As far back as 1884, Scientific American had published an exposé on the Keely motor, speculating that its source of power was a secret chamber of compressed air. This was confirmed in 1898, after Keely’s death, in an investigation of his laboratory conducted by Mrs. Bloomfield-Moore’s son Clarence. Having waited for his mother, an ardent Keely admirer, to pass on before he tore the place apart, Moore discovered in the cellar a large tank and a series of pipes leading up through the floor above where the demonstrations took place. Keely’s “‘etheric force’ was nothing more than compressed air [released by]…the pressure of his foot tapping on a concealed spring valve.”22

Other bogus inventors of the day included Gaston Bulmar, who tried to sell General Electric (GE) special pills that turned water into gasoline; Walter Honenau, who derived free energy from an H2O “hydro-atomizer” and “King Con,” Victor “the Count” Lustig, who was eventually arrested for devising and selling a special money machine that cranked out crisp twenty-dollar bills from inserted white paper.23

In an age of new marvels that almost daily transformed society in irreversible ways, the public was “ripe for picking”; naive investors were often bilked by promises of impossible schemes.
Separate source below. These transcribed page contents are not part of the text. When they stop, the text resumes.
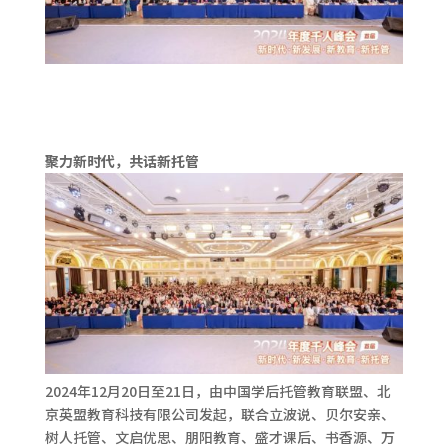
聚力新时代，共话新托管
2024年12月20日至21日，由中国学后托管教育联盟、北
京英盟教育科技有限公司发起，联合立波说、贝尔安亲、
树人托管、文启优思、朋阳教育、盛才课后、书香源、万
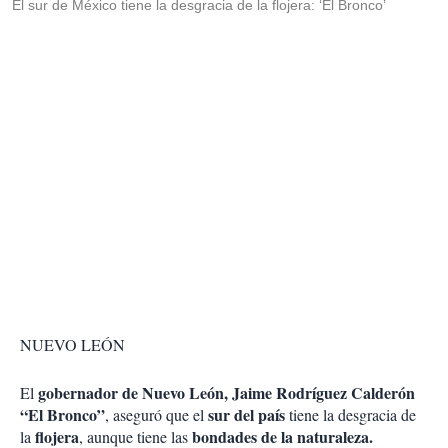
El sur de México tiene la desgracia de la flojera: ‘El Bronco’
NUEVO LEÓN
gobernador de Nuevo León, Jaime Rodríguez Calderón
El
“El Bronco”
sur del país
, aseguró que el
tiene la desgracia de
flojera
bondades de la naturaleza.
la
, aunque tiene las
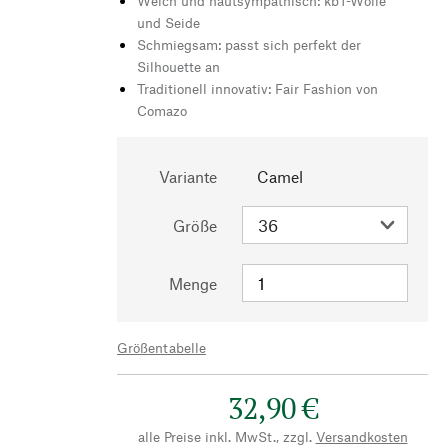
Weich und hautsympathisch: kbT-Wolle
und Seide
Schmiegsam: passt sich perfekt der
Silhouette an
Traditionell innovativ: Fair Fashion von
Comazo
Variante
Camel
Größe
Menge
Größentabelle
32,90 €
alle Preise inkl. MwSt., zzgl.
Versandkosten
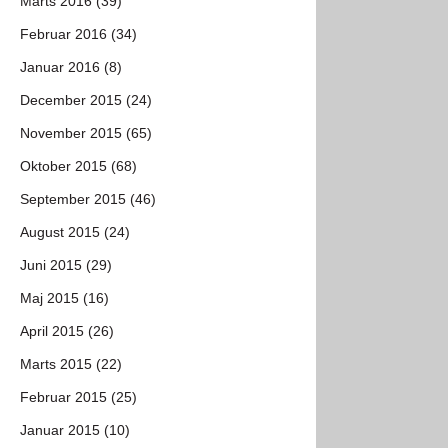
Marts 2016 (39)
Februar 2016 (34)
Januar 2016 (8)
December 2015 (24)
November 2015 (65)
Oktober 2015 (68)
September 2015 (46)
August 2015 (24)
Juni 2015 (29)
Maj 2015 (16)
April 2015 (26)
Marts 2015 (22)
Februar 2015 (25)
Januar 2015 (10)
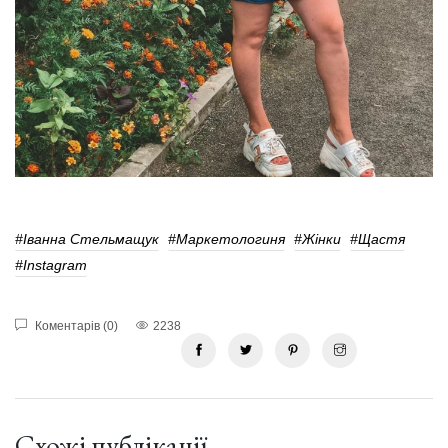
#Іванна Стельмащук
#Маркетологиня
#жінки
#Щастя
#Instagram
Коментарів (0)
2238
Схожі публікації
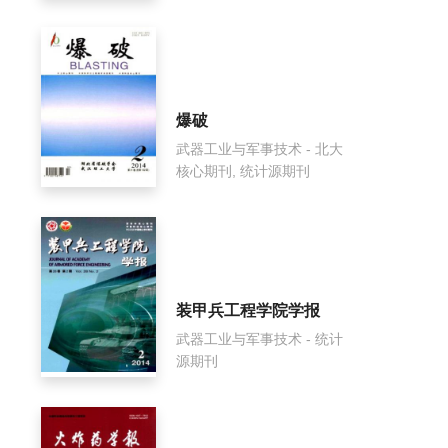
爆破
武器工业与军事技术 - 北大
核心期刊, 统计源期刊
装甲兵工程学院学报
武器工业与军事技术 - 统计
源期刊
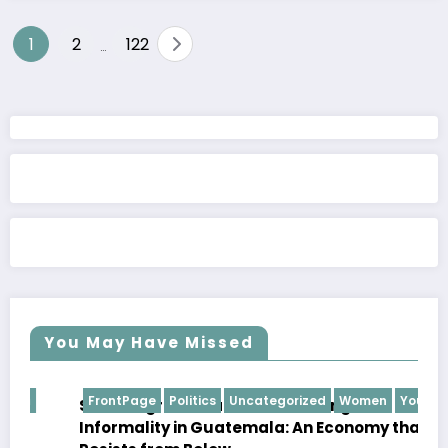
Posts
1
2
122
…
pagination
You May Have Missed
FrontPage
Politics
Uncategorized
Women
Youth
SMEs, Migration, and the Challenge of
Informality in Guatemala: An Economy that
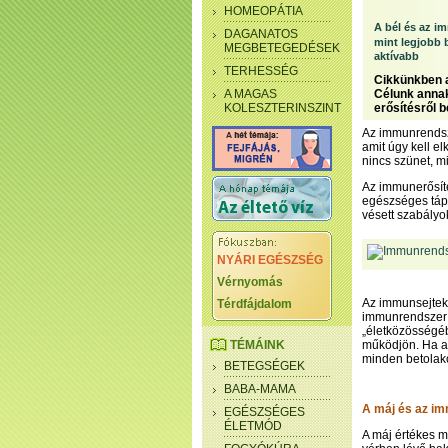
HOMEOPÁTIA
A bél és az 
DAGANATOS
mint legjobb 
MEGBETEGEDÉSEK
aktívabb
TERHESSÉG
Cikkünkben 
A MAGAS
Célunk annak
KOLESZTERINSZINT
erősítésről 
Az immunrendsze
amit úgy kell e
nincs szünet, m
Az immunerősíté
egészséges tápl
vésett szabályo
NYÁRI EGÉSZSÉG
Vérnyomás
Az immunsejtek 
Térdfájdalom
immunrendszer r
„életközösségébő
TÉMÁINK
működjön. Ha a
minden betolak
BETEGSÉGEK
BABA-MAMA
A máj és az im
EGÉSZSÉGES
ÉLETMÓD
A máj értékes 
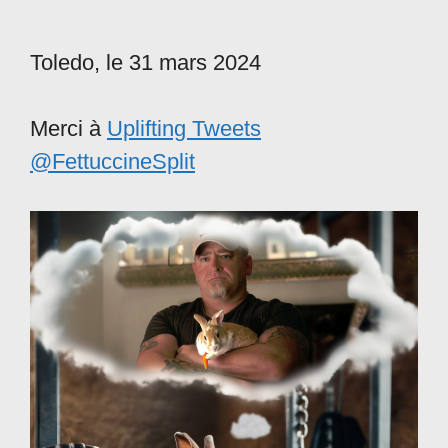
Toledo, le 31 mars 2024
Merci à
Uplifting Tweets
@FettuccineSplit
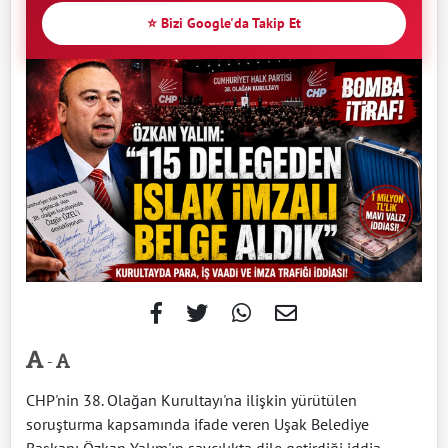
⭐ Bizi Google'da Takip Et
-
CHP'nin 38. Olağan Kurultayı'na ilişkin yürütülen
soruşturma kapsamında ifade veren Uşak Belediye
Başkanı Özkan Yalım'ın savcılıkta dile getirdiği iddia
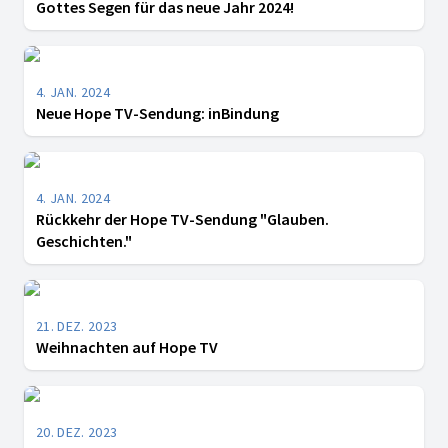
Gottes Segen für das neue Jahr 2024!
4. JAN. 2024
Neue Hope TV-Sendung: inBindung
4. JAN. 2024
Rückkehr der Hope TV-Sendung "Glauben.
Geschichten."
21. DEZ. 2023
Weihnachten auf Hope TV
20. DEZ. 2023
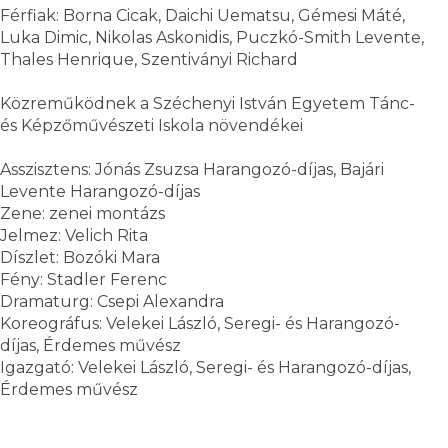
Férfiak: Borna Cicak, Daichi Uematsu, Gémesi Máté,
Luka Dimic, Nikolas Askonidis, Puczkó-Smith Levente,
Thales Henrique, Szentiványi Richard
Közreműködnek a Széchenyi István Egyetem Tánc-
és Képzőművészeti Iskola növendékei
Asszisztens: Jónás Zsuzsa Harangozó-díjas, Bajári
Levente Harangozó-díjas
Zene: zenei montázs
Jelmez: Velich Rita
Díszlet: Bozóki Mara
Fény: Stadler Ferenc
Dramaturg: Csepi Alexandra
Koreográfus: Velekei László, Seregi- és Harangozó-
díjas, Érdemes művész
Igazgató: Velekei László, Seregi- és Harangozó-díjas,
Érdemes művész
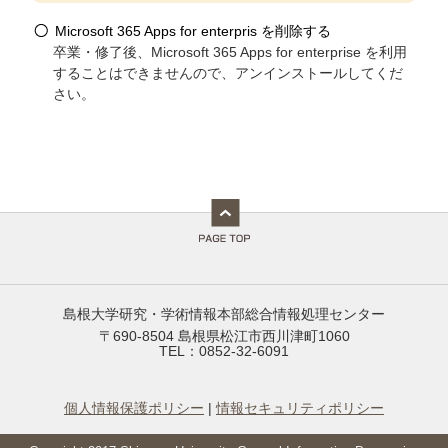
Microsoft 365 Apps for enterpris を削除する
卒業・修了後、Microsoft 365 Apps for enterprise を利用
することはできませんので、アンインストールしてくだ
さい。
島根大学研究・学術情報本部総合情報処理センター
〒690-8504 島根県松江市西川津町1060
TEL：0852-32-6091
個人情報保護ポリシー
|
情報セキュリティポリシー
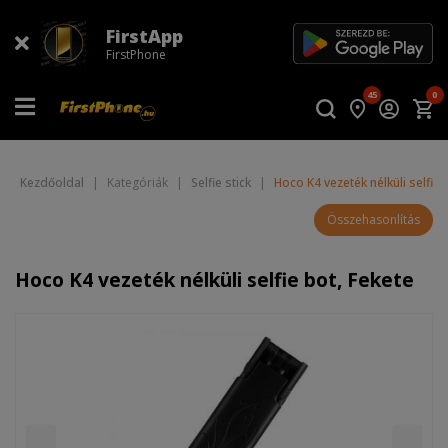
FirstApp
FirstPhone
45
0
Kezdőoldal
|
Kategóriák
|
Selfie stick
|
Hoco K4 vezeték nélküli selfie 
Összehasonlítás
Hoco K4 vezeték nélküli selfie bot, Fekete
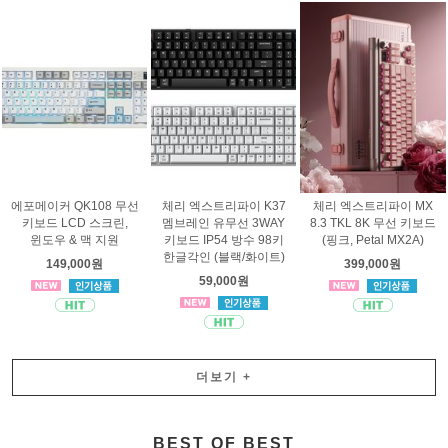
에포메이커 QK108 무선
체리 엑스트리파이 K37
체리 엑스트리파이 MX
키보드 LCD 스크린,
멤브레인 유무선 3WAY
8.3 TKL 8K 무선 키보드
윈도우 & 맥 지원
키보드 IP54 방수 98키
(핑크, Petal MX2A)
한글각인 (블랙/화이트)
149,000원
399,000원
59,000원
더보기
+
BEST OF BEST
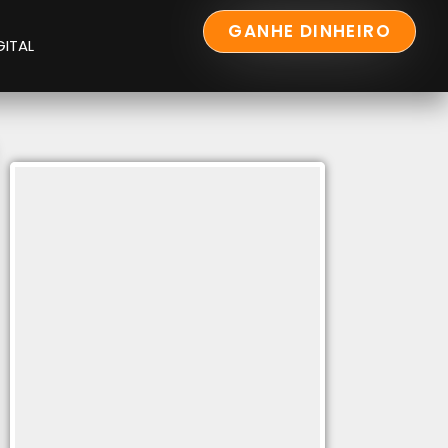
GANHE DINHEIRO
GITAL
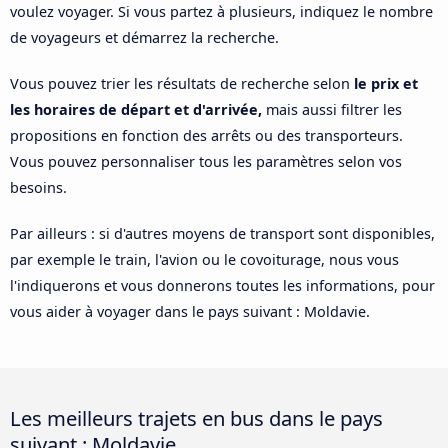
voulez voyager. Si vous partez à plusieurs, indiquez le nombre
de voyageurs et démarrez la recherche.
Vous pouvez trier les résultats de recherche selon
le prix et
les horaires de départ et d'arrivée,
mais aussi filtrer les
propositions en fonction des arrêts ou des transporteurs.
Vous pouvez personnaliser tous les paramètres selon vos
besoins.
Par ailleurs : si d'autres moyens de transport sont disponibles,
par exemple le train, l'avion ou le covoiturage, nous vous
l'indiquerons et vous donnerons toutes les informations, pour
vous aider à voyager dans le pays suivant : Moldavie.
Les meilleurs trajets en bus dans le pays
suivant : Moldavie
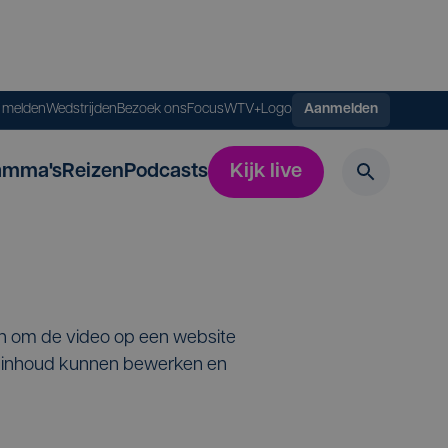
s melden
Wedstrijden
Bezoek ons
FocusWTV+
Logo
Aanmelden
amma's
Reizen
Podcasts
Kijk live
en om de video op een website
de inhoud kunnen bewerken en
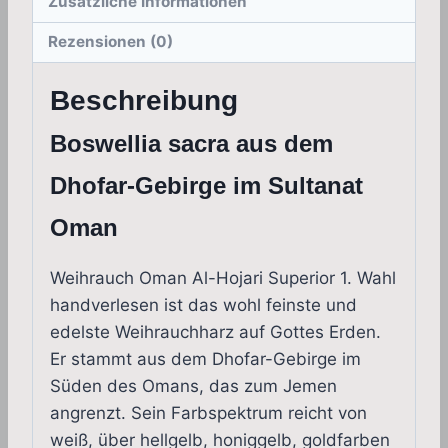
Zusätzliche Informationen
Rezensionen (0)
Beschreibung
Boswellia sacra aus dem
Dhofar-Gebirge im Sultanat
Oman
Weihrauch Oman Al-Hojari Superior 1. Wahl
handverlesen ist das wohl feinste und
edelste Weihrauchharz auf Gottes Erden.
Er stammt aus dem Dhofar-Gebirge im
Süden des Omans, das zum Jemen
angrenzt. Sein Farbspektrum reicht von
weiß, über hellgelb, honiggelb, goldfarben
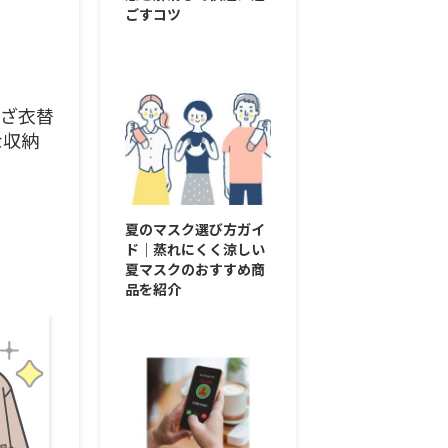
ごすコツ
いざ衣替
な収納
夏のマスク選び方ガイ
ド｜蒸れにくく涼しい
夏マスクのおすすめ商
品を紹介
Thus, the inventor was perceived in contradictory ways, as executioner or light bearer, con man or wizard.

When Tesla returned from Europe, he wanted nothing better than to have his AC invention placed in the hands of its new rightful owner so that he could proceed with other burgeoning interests. Naturally, he would continue to aid Westinghouse in any way that he could, by continually offering advice to Scott, Schmid, or Lamme or stopping by at Pittsburgh to provide hands-on expertise. Throughout the 1890s, whenever the opportunity presented itself, Tesla would also introduce eminent prospective clients to the Westinghouse concern. As was his custom and style, Tesla never considered a commission for this service, although he did obtain vital equipment for his laboratory, which at first was provided without cost.

And as with Keely, Bulwer-Lytton’s electrical-like energy called “vril power” had also been attached to Tesla by this time as well, via a letter from a lady in 1890, who “dreamed that if I [Tesla] would read the ‘Coming Race’ of Bulwer, I would discover great things which would advance [my work considerably].” But Tesla would not pursue the mystical treatise for a decade, and therefore it appears that although the inventions discussed in the story bore great similarities to some of Tesla’s later creations, the reader must not say afterward that “the beautiful things which I shall invent were suggested by Bulwer.”24 Nevertheless, the similarities remain, and one wonders whether or not Tesla actually read the book at the time or knew of its contents.